Extinctions are currently outpacing the capacity for new species to evolve, according to Simon Stuart, chair of the Species Survival Commission for the International Union for the Conservation of Nature (IUCN).

"Measuring the rate at which new species evolve is difficult, but there's no question that the current extinction rates are faster," Stuart told the Guardian. .

He added that E.O, Wilsons' estimate that the extinction rate could rise to 10,000 times the background rate would likely prove prescient.

"All the evidence is he's right," Stuart told the Guardian. "Some people claim it already is that."


The Panamanian golden frog, shown here with green infant, has recently gone extinct in the wild. It survives in captivity. Photo by: Rhett A. Butler.
In 2004 the IUCN estimated that the extinction rate had reached 100 to 1,000 times the background rate.

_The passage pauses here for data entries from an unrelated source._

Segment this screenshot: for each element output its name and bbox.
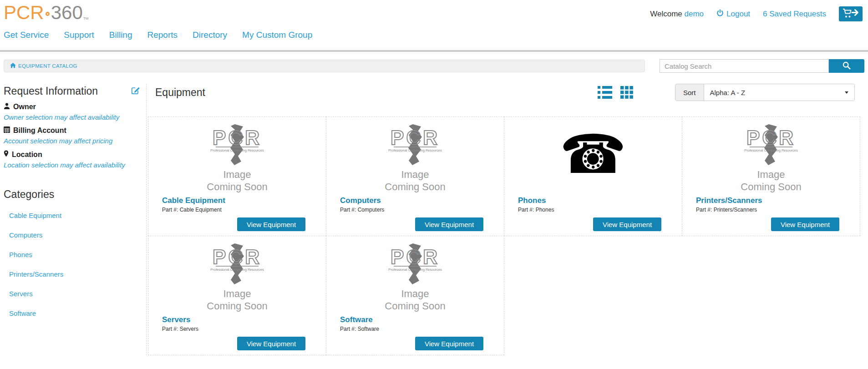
sort-control: Sort Alpha: A - Z [675, 84, 855, 101]
category-link-printers-scanners[interactable]: Printers/Scanners [9, 270, 146, 278]
sort-label: Sort [675, 84, 704, 101]
edit-icon[interactable] [131, 86, 140, 96]
image-coming-soon-text: Image Coming Soon [737, 168, 805, 193]
svg-text:PCR: PCR [391, 246, 440, 268]
card-title-link[interactable]: Servers [162, 315, 326, 324]
cart-arrow-right-icon [843, 8, 859, 20]
nav-item-my-custom-group[interactable]: My Custom Group [242, 30, 312, 40]
main-nav: Get ServiceSupportBillingReportsDirector… [4, 23, 863, 50]
home-icon [10, 63, 16, 69]
card-title-link[interactable]: Software [340, 315, 504, 324]
location-icon [4, 150, 9, 159]
owner-note: Owner selection may affect availability [4, 113, 146, 121]
card-title-link[interactable]: Printers/Scanners [696, 196, 860, 205]
request-sidebar: Request Information Owner Owner selectio… [0, 84, 147, 355]
view-equipment-button[interactable]: View Equipment [415, 217, 483, 231]
card-image: PCR Professional Computing Resources Ima… [326, 124, 504, 192]
catalog-search-button[interactable] [829, 59, 864, 73]
owner-section-label: Owner [4, 103, 146, 111]
sort-selected-value: Alpha: A - Z [710, 89, 746, 96]
user-icon [4, 103, 10, 111]
card-title-link[interactable]: Phones [518, 196, 682, 205]
card-part-number: Part #: Servers [162, 326, 326, 332]
pcr-logo: PCR Professional Computing Resources [203, 124, 271, 165]
nav-item-support[interactable]: Support [64, 30, 94, 40]
card-image: ☎ [504, 124, 682, 192]
svg-text:Professional Computing Resourc: Professional Computing Resources [744, 148, 798, 152]
search-icon [843, 61, 851, 71]
image-coming-soon-text: Image Coming Soon [381, 168, 449, 193]
grid-view-icon[interactable] [620, 86, 633, 99]
category-link-phones[interactable]: Phones [9, 251, 146, 259]
card-part-number: Part #: Cable Equipment [162, 207, 326, 213]
card-image: PCR Professional Computing Resources Ima… [326, 243, 504, 312]
power-icon [716, 9, 724, 19]
card-image: PCR Professional Computing Resources Ima… [148, 243, 326, 312]
svg-text:PCR: PCR [391, 126, 440, 149]
page-title: Equipment [155, 86, 598, 99]
card-part-number: Part #: Phones [518, 207, 682, 213]
card-part-number: Part #: Printers/Scanners [696, 207, 860, 213]
location-section-label: Location [4, 150, 146, 159]
pcr-logo: PCR Professional Computing Resources [381, 124, 449, 165]
nav-item-get-service[interactable]: Get Service [4, 30, 49, 40]
equipment-main: Equipment Sort Alpha: A - Z [147, 84, 868, 355]
breadcrumb[interactable]: EQUIPMENT CATALOG [10, 63, 77, 69]
logo-trademark: TM [83, 17, 89, 20]
pcr360-logo: PCR 360 TM [4, 3, 88, 23]
nav-item-billing[interactable]: Billing [109, 30, 132, 40]
pcr-logo: PCR Professional Computing Resources [203, 243, 271, 284]
pcr-image-placeholder: PCR Professional Computing Resources Ima… [381, 243, 449, 312]
categories-list: Cable EquipmentComputersPhonesPrinters/S… [4, 212, 146, 318]
equipment-card-printers-scanners: PCR Professional Computing Resources Ima… [682, 116, 860, 236]
catalog-search-input[interactable] [660, 59, 829, 73]
category-link-servers[interactable]: Servers [9, 290, 146, 298]
equipment-card-servers: PCR Professional Computing Resources Ima… [148, 236, 326, 355]
category-link-cable-equipment[interactable]: Cable Equipment [9, 212, 146, 220]
logo-degree-circle [46, 12, 50, 16]
equipment-grid: PCR Professional Computing Resources Ima… [148, 116, 863, 355]
equipment-card-software: PCR Professional Computing Resources Ima… [326, 236, 504, 355]
chevron-down-icon [845, 91, 848, 94]
view-equipment-button[interactable]: View Equipment [771, 217, 839, 231]
view-equipment-button[interactable]: View Equipment [415, 337, 483, 350]
card-title-link[interactable]: Computers [340, 196, 504, 205]
image-coming-soon-text: Image Coming Soon [203, 288, 271, 312]
sort-select[interactable]: Alpha: A - Z [704, 84, 854, 101]
card-image: PCR Professional Computing Resources Ima… [682, 124, 860, 192]
image-coming-soon-text: Image Coming Soon [381, 288, 449, 312]
pcr-image-placeholder: PCR Professional Computing Resources Ima… [737, 124, 805, 193]
view-equipment-button[interactable]: View Equipment [593, 217, 661, 231]
billing-note: Account selection may affect pricing [4, 137, 146, 145]
list-view-icon[interactable] [598, 86, 612, 99]
location-label: Location [12, 151, 42, 159]
billing-section-label: Billing Account [4, 126, 146, 135]
logout-link[interactable]: Logout [716, 9, 750, 19]
nav-item-reports[interactable]: Reports [147, 30, 178, 40]
svg-text:Professional Computing Resourc: Professional Computing Resources [388, 148, 442, 152]
welcome-label: Welcome [650, 10, 682, 18]
card-title-link[interactable]: Cable Equipment [162, 196, 326, 205]
image-coming-soon-text: Image Coming Soon [203, 168, 271, 193]
saved-requests-cart-button[interactable] [839, 6, 863, 21]
page-header: PCR 360 TM Welcome demo Logout 6 Saved R… [0, 0, 868, 52]
svg-text:PCR: PCR [213, 126, 262, 149]
svg-text:PCR: PCR [213, 246, 262, 268]
pcr-image-placeholder: PCR Professional Computing Resources Ima… [203, 243, 271, 312]
billing-label: Billing Account [13, 126, 66, 135]
view-equipment-button[interactable]: View Equipment [237, 217, 305, 231]
pcr-image-placeholder: PCR Professional Computing Resources Ima… [381, 124, 449, 193]
logo-text-pcr: PCR [4, 3, 44, 23]
equipment-card-phones: ☎ Phones Part #: Phones View Equipment [504, 116, 682, 236]
view-equipment-button[interactable]: View Equipment [237, 337, 305, 350]
pcr-image-placeholder: PCR Professional Computing Resources Ima… [203, 124, 271, 193]
category-link-computers[interactable]: Computers [9, 231, 146, 239]
category-link-software[interactable]: Software [9, 309, 146, 318]
svg-text:PCR: PCR [746, 126, 796, 149]
request-info-title: Request Information [4, 85, 131, 97]
logout-label: Logout [726, 10, 750, 19]
nav-item-directory[interactable]: Directory [193, 30, 227, 40]
saved-requests-link[interactable]: 6 Saved Requests [763, 10, 826, 19]
username-link[interactable]: demo [685, 10, 704, 18]
pcr-logo: PCR Professional Computing Resources [737, 124, 805, 165]
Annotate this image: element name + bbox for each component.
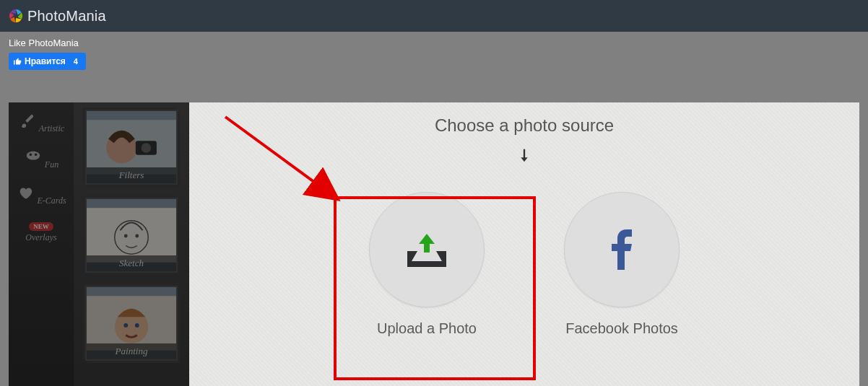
fb-like-label: Нравится <box>25 56 66 66</box>
choose-area: Choose a photo source Upload a Photo <box>189 102 859 386</box>
arrow-down-icon <box>514 146 534 166</box>
sidebar-item-label: Overlays <box>25 232 56 242</box>
thumbnails-column: Filters Sketch <box>74 102 189 386</box>
facebook-icon <box>607 229 636 270</box>
svg-point-6 <box>124 234 128 238</box>
thumb-up-icon <box>13 57 22 66</box>
aperture-icon <box>7 7 25 25</box>
option-facebook[interactable]: Facebook Photos <box>550 192 694 337</box>
facebook-circle <box>564 192 680 307</box>
workspace: Artistic Fun E-Cards NEW Overlays <box>9 102 859 386</box>
option-label: Facebook Photos <box>565 320 678 337</box>
category-sidebar: Artistic Fun E-Cards NEW Overlays <box>9 102 74 386</box>
app-logo[interactable]: PhotoMania <box>7 7 106 25</box>
sidebar-item-label: Fun <box>45 159 58 170</box>
annotation-arrow-icon <box>218 110 348 211</box>
sidebar-item-overlays[interactable]: NEW Overlays <box>16 221 66 243</box>
svg-line-12 <box>225 117 334 196</box>
svg-point-10 <box>123 323 128 328</box>
brush-icon <box>18 113 37 128</box>
source-options: Upload a Photo Facebook Photos <box>355 192 694 337</box>
svg-point-7 <box>135 234 139 238</box>
thumb-label: Sketch <box>87 255 176 271</box>
option-label: Upload a Photo <box>377 320 477 337</box>
choose-title: Choose a photo source <box>435 115 614 136</box>
upload-circle <box>369 192 485 307</box>
sidebar-item-fun[interactable]: Fun <box>16 149 66 170</box>
thumb-filters[interactable]: Filters <box>85 110 178 185</box>
like-panel: Like PhotoMania Нравится 4 <box>0 32 868 75</box>
like-title: Like PhotoMania <box>9 38 859 48</box>
sidebar-item-label: Artistic <box>39 123 64 133</box>
thumb-label: Filters <box>87 167 176 183</box>
fb-like-count: 4 <box>70 55 82 68</box>
mask-icon <box>24 149 43 165</box>
brand-text: PhotoMania <box>27 8 106 25</box>
svg-point-11 <box>135 323 139 328</box>
svg-point-3 <box>142 143 152 153</box>
heart-icon <box>16 185 35 201</box>
new-badge: NEW <box>29 222 53 231</box>
sidebar-item-ecards[interactable]: E-Cards <box>16 185 66 206</box>
thumb-label: Painting <box>87 343 176 359</box>
fb-like-button[interactable]: Нравится 4 <box>9 53 86 70</box>
upload-icon <box>402 228 452 271</box>
thumb-sketch[interactable]: Sketch <box>85 198 178 273</box>
sidebar-item-artistic[interactable]: Artistic <box>16 113 66 134</box>
thumb-painting[interactable]: Painting <box>85 286 178 361</box>
app-header: PhotoMania <box>0 0 868 32</box>
sidebar-item-label: E-Cards <box>37 196 66 206</box>
option-upload[interactable]: Upload a Photo <box>355 192 499 337</box>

Currently the IUCN estimate that nearly half of the world's primates are threatened with extinction, as well as one third of the world's amphibians, nearly a quarter of the mammals, and over 10 percent of the birds. But to date the IUCN has only assessed 2.7 percent of the known 1.8 million species. In addition biologists estimate that millions and maybe even tens of millions of species have yet to be even described by scientists.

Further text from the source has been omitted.